Open jchodera opened 9 years ago

jchodera commented 9 years ago

A manuscript describing the automatic equilibration detection procedure is now available: http://dx.doi.org/10.1101/021659

We should cite this in the code and README.md.

I have written a separate equilibration module that also implements several good schemes for computing statistical inefficiency. We may want to incorporate this module.

mrshirts commented 9 years ago

Should we just eliminate the equiilbration stuff in pymbar, and call the equilibration module in the examples? I think that would be best to separate the functionality.

On Thu, Aug 13, 2015 at 9:41 PM, John Chodera notifications@github.com wrote:

A manuscript describing the automatic equilibration detection procedure is now available: http://dx.doi.org/10.1101/021659

We should cite this in the code and README.md.

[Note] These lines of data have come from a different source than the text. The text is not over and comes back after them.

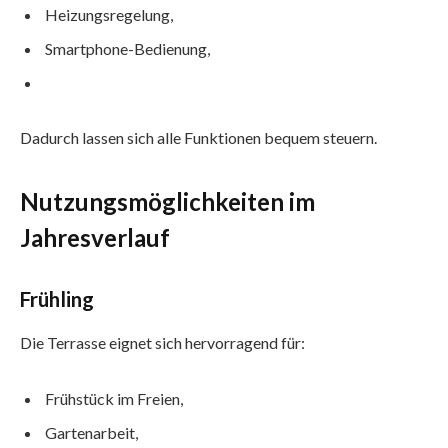
Heizungsregelung,
Smartphone-Bedienung,
Dadurch lassen sich alle Funktionen bequem steuern.
Nutzungsmöglichkeiten im
Jahresverlauf
Frühling
Die Terrasse eignet sich hervorragend für:
Frühstück im Freien,
Gartenarbeit,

I have written a separate equilibration https://github.com/choderalab/automatic-equilibration-detection/blob/master/examples/liquid-argon-density/equilibration.py module that also implements several good schemes for computing statistical inefficiency. We may want to incorporate this module.

— Reply to this email directly or view it on GitHub https://github.com/choderalab/pymbar/issues/207.

jchodera commented 9 years ago

Would you want to separate the whole timeseries module? Currently, it has facilities for detecting the equilibrated region and decorrelating the data, which are totally interrelated operations.

jchodera commented 9 years ago

We had originally included these with pymbar because we can only operate on decorrelated, equilibrium data, and thought we needed to provide tools to ensure that they could easily extract uncorrelated equilibrium data. Both equilibration detection and decorrelation tools are necessary to do that.

mrshirts commented 9 years ago

I wonder if it would be better to eventually separate both equilibration detection and decorrelation to allow those modules to expand and develop, and more easily allow their use in other contexts. Obviously, all of the pymbar examples would use the tools, so we promote good use by using them in all of the examples.

jchodera commented 9 years ago

Logically, it doesn't sense to split them up: You need equilibrated data in order to decorrelate, so you need to use both schemes to prep your data for pymbar.

Operationally, they could be split up, but because they both use autocorrelation analysis tools, we would need to make three separate packages to remove cyclic dependencies:

Currently, there is duplication of the autocorrelation analysis code, with more options being offered in the equilibration detection version, which is undesirable.